Applications for warrants of possession where possession order made during the moratorium or subject to section 613
If:
- an application for a possession order was made before 25 April 2020 and the possession order was made on or after 29 March 2020; or
- a possession order was made before 29 March 2020 and section 613 of the Act applied to the possession order immediately before that section was repealed,
a rental provider, rooming house operator, caravan park or caravan owner, site owner, SDA provider or mortgagee is not entitled to obtain a warrant of possession under section 7 of the Act and a warrant of possession must not be issued in accordance with section 351 of the Act despite any direction on the possession order.

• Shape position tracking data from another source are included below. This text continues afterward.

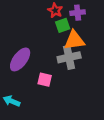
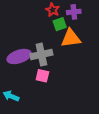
gray cross: (69, 57) -> (41, 54), moved
purple ellipse: (20, 59) -> (19, 56), turned 35

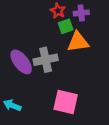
purple ellipse: (19, 56) -> (21, 62), turned 70
pink square: (42, 76) -> (66, 102), moved, size x1.6

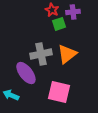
orange triangle: (78, 42) -> (67, 54), moved, turned -30
purple ellipse: (21, 62) -> (26, 73), moved

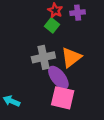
green square: (59, 24) -> (52, 25), moved, turned -32
purple ellipse: (26, 73) -> (58, 78), moved

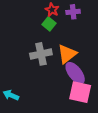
purple ellipse: (58, 78) -> (75, 73), moved
pink square: (63, 98) -> (80, 92), moved

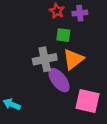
green square: (49, 24) -> (63, 35), moved, turned -32
purple ellipse: (75, 73) -> (59, 80), moved

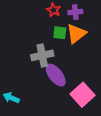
orange triangle: (73, 59) -> (76, 34), moved
pink square: (88, 101) -> (83, 95), turned 35

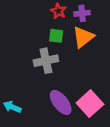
green square: (60, 33) -> (56, 36), moved
purple ellipse: (56, 75) -> (61, 102), moved

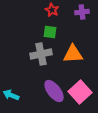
purple cross: (82, 13) -> (82, 12), moved
orange triangle: (83, 37) -> (73, 54), moved, turned 35

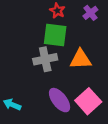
purple cross: (82, 12) -> (90, 13), turned -32
green square: (50, 32) -> (55, 35), size x1.6

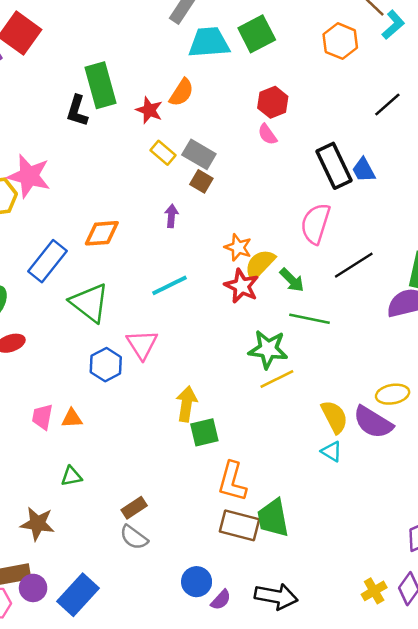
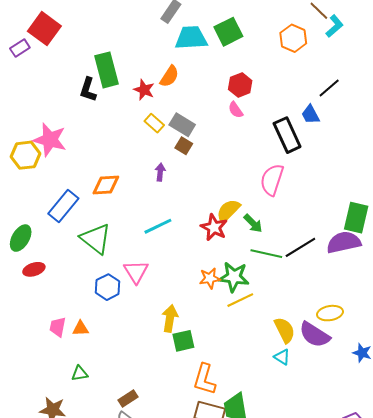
blue trapezoid: (364, 170) -> (311, 115), moved
orange star: (238, 247) -> (210, 278), moved, turned -30
black line: (354, 265) -> (300, 247), moved

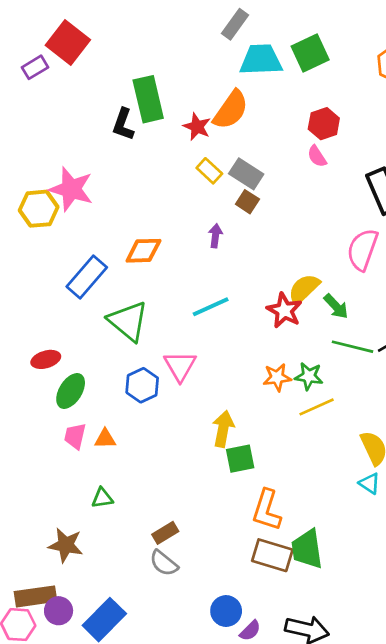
orange semicircle: (169, 76) -> (231, 110), size x1.4
green ellipse: (21, 238) -> (71, 391), moved
green star: (234, 277) -> (309, 376), size x0.7

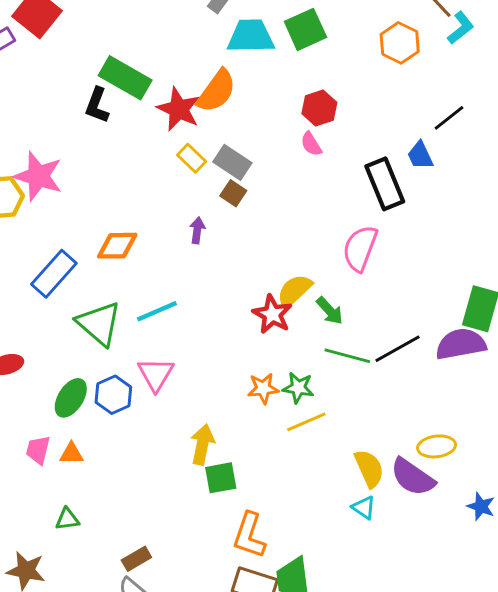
green rectangle: (148, 99) -> (125, 78), turned -48
red star: (197, 127) -> (179, 109), size x1.4
cyan line: (211, 307) -> (157, 311), moved
green ellipse: (71, 391) -> (71, 398), moved

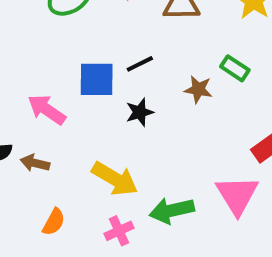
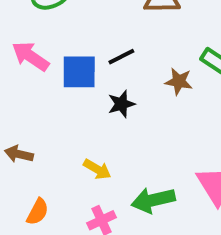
pink arrow: (47, 110) -> (30, 56), moved
yellow arrow: (115, 179) -> (97, 169), size x0.6

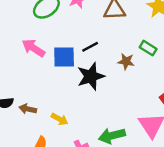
black star: (121, 104) -> (91, 76), size x1.6
yellow arrow: (97, 169) -> (60, 119), moved

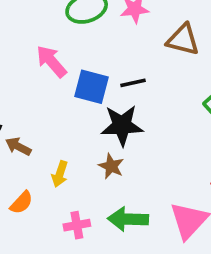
brown star: (126, 61) -> (111, 166), moved
yellow arrow: (60, 119) -> (60, 174), turned 63

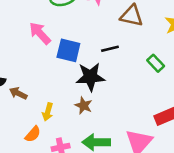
black line: (133, 83) -> (110, 49), moved
orange semicircle: (21, 203) -> (33, 134), moved

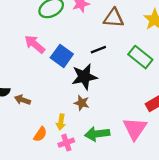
blue square: (68, 50) -> (62, 56), turned 30
green rectangle: (156, 63) -> (140, 57), size x1.5
yellow arrow: (48, 112) -> (61, 122), moved

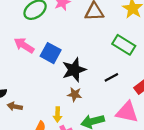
black line: (98, 50) -> (111, 77), moved
brown arrow: (23, 100) -> (15, 106), moved
pink triangle: (135, 129) -> (127, 112), turned -45

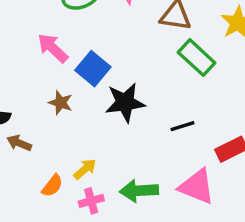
green rectangle: (124, 45) -> (197, 58), moved
brown star: (75, 94) -> (61, 103), moved
yellow arrow: (58, 115) -> (85, 169), turned -144

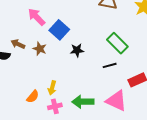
green rectangle: (197, 58) -> (117, 43), moved
black star: (125, 103) -> (77, 50), size x0.6
brown arrow: (19, 143) -> (18, 44), moved
yellow arrow: (85, 169) -> (52, 88), turned 144

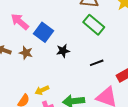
green rectangle: (117, 43) -> (94, 25), moved
yellow arrow: (52, 88) -> (42, 90), turned 56

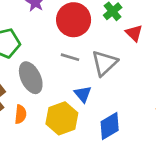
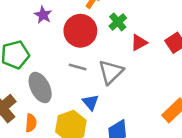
red triangle: (134, 33) -> (139, 43), turned 48

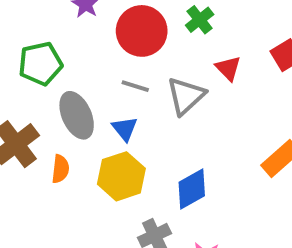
red triangle: (139, 43) -> (228, 68), moved, turned -48
blue triangle: (91, 102) -> (125, 129), moved

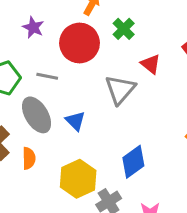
gray line: (135, 86) -> (47, 76), moved
yellow hexagon: (121, 176) -> (78, 179), moved

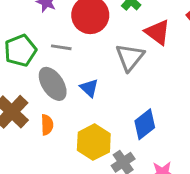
red triangle: (151, 64) -> (157, 32), size x1.4

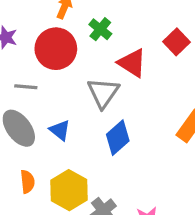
blue diamond: (145, 124) -> (118, 138), moved
orange semicircle: (47, 125) -> (27, 182), moved

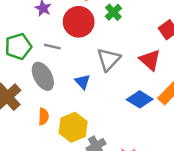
red triangle: (132, 63) -> (150, 60), moved
blue triangle: (60, 130) -> (83, 82), moved
blue diamond: (118, 138) -> (140, 99), moved, turned 65

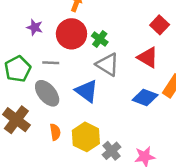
green cross: (113, 12) -> (100, 39), moved
gray triangle: (109, 59) -> (108, 65), turned -30
blue triangle: (83, 82) -> (87, 91), size x1.5

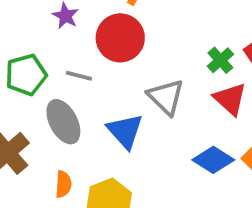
green cross: (100, 39) -> (220, 60), moved

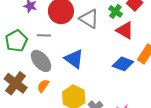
gray triangle: (166, 97) -> (89, 19), moved
orange semicircle: (63, 184) -> (43, 86), moved, turned -136

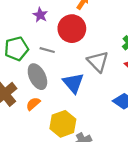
gray triangle: (89, 19) -> (98, 62), moved

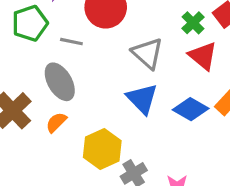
green pentagon: (16, 49) -> (30, 23), moved
blue triangle: (73, 83) -> (142, 99), moved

Notices to vacate for the non-payment of rent
A notice to vacate must not be given for the non payment of rent (or for successive breaches by a site tenant of the duty to pay rent) and any notice given is of no effect if:
- an eligible dispute is referred to VCAT by the Director CAV and the dispute is about a payment related matter; or
- the CDRO issued a notice to the parties and VCAT that the dispute has not been resolve by ADR and on and after 28 March 2021 a payment related application is made to VCAT in respect of eligible dispute.